Tuesday 12 January 2010 19th July 2005

Murdoch buys MySpace, giving new bands excellent soul selling opportunities


Rupert Murdoch’s News Corporation has bought music and social networking giant MySpace, in a deal that will thrill ideologically challenged indie bands who would sell their grandmother to Satan in return for an industrial-sized fan base.

The all-conquering NewsCorp tycoon paid $580 million for Intermix Media, which owns MySpace.

The deal has prompted yet more hordes of guitar-thrashing wannabes to ritually upload their turgid droning in mp3 format to their brand spanking new MySpace pages as a sacred offering to Lucifer.

Murdoch’s astute takeover of the internet’s premier vanity portal for hipsters has finally enabled aspiring purveyors of The Devil’s music to make an instantaneous pact with The Evil One himself, without having to tediously court record labels for months on end.

“I am ready to rock, and I am the highest bidder for your malleable, pathetic souls,” said Murdoch, who now owns your daily paper, your favourite satellite channel, and your mojo.

“I will not only give you the loftiest platform ever for your mediocre songs, I will give you crassly targeted advertising, retina-damaging graphics, a laughable privacy policy, and a hilariously tenuous new definition of the word ‘friend’,” he told every unsigned artist in the world.

Whoring

Underachieving indie bands with delusions of credibility have been quick to embrace Murdoch’s dangly carrot of morally equivocal rock’n’roll salvation.
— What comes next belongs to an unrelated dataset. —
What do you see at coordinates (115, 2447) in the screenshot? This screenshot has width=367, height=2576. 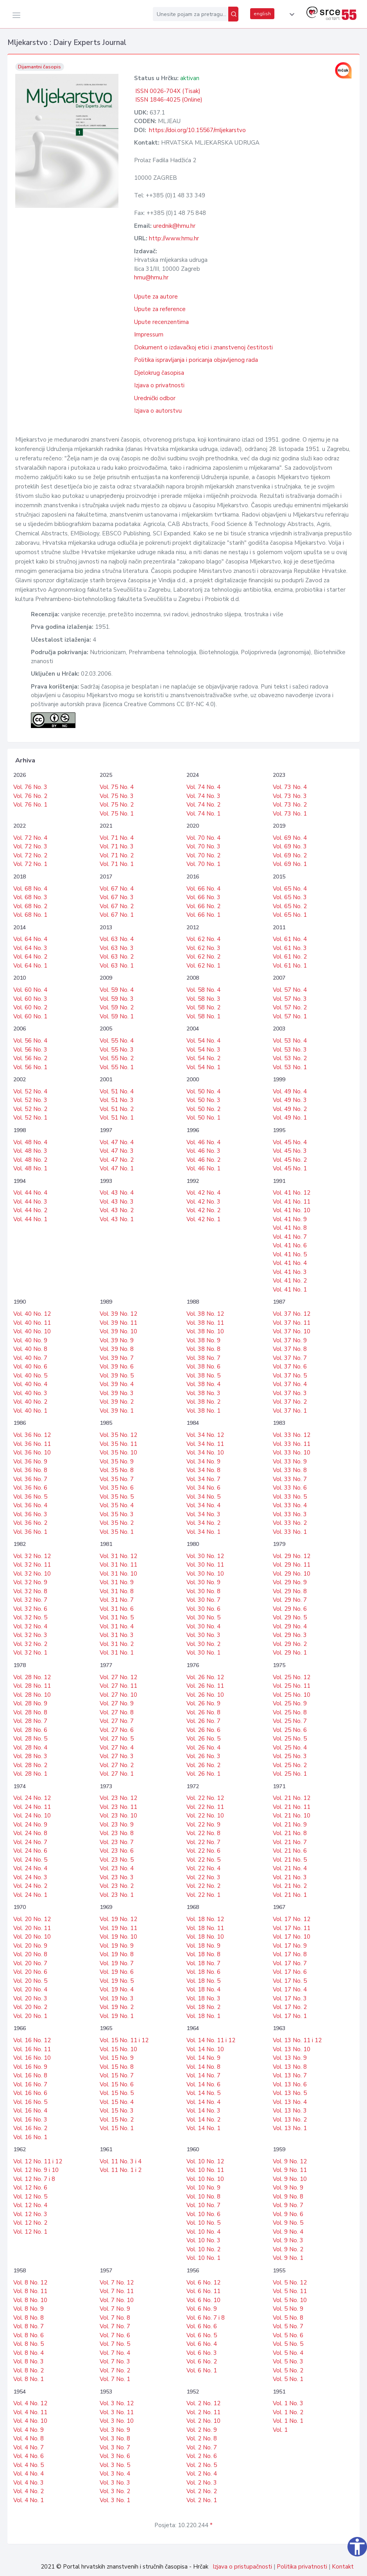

Ed Landfill, singer with Brighton indie rockers We!Love!!Exclamation!!!Marks!!!!, told us, “With Murdoch’s clout behind MySpace we can now take online corporate rock whoring to the next level.”

“After being turned down by so many record labels, it’s fabulous finally being in league with The Devil,” he continued.

“We will celebrate by aggressively spamming millions of 13-year-old girls with friend requests to make us appear phenomenally popular with the tweenage demographic, while still playing to three tramps and a whippet on a drizzly Tuesday night at the Turd and Bogbrush in Camden Town.”

“Oh, and please, Rupert, please, don’t add yourself as a friend. You look like a geriatric serial killer. And that is not a good look for our tweenage Friendspace, believe me. Plus, we’d be too scared to unfriend you.”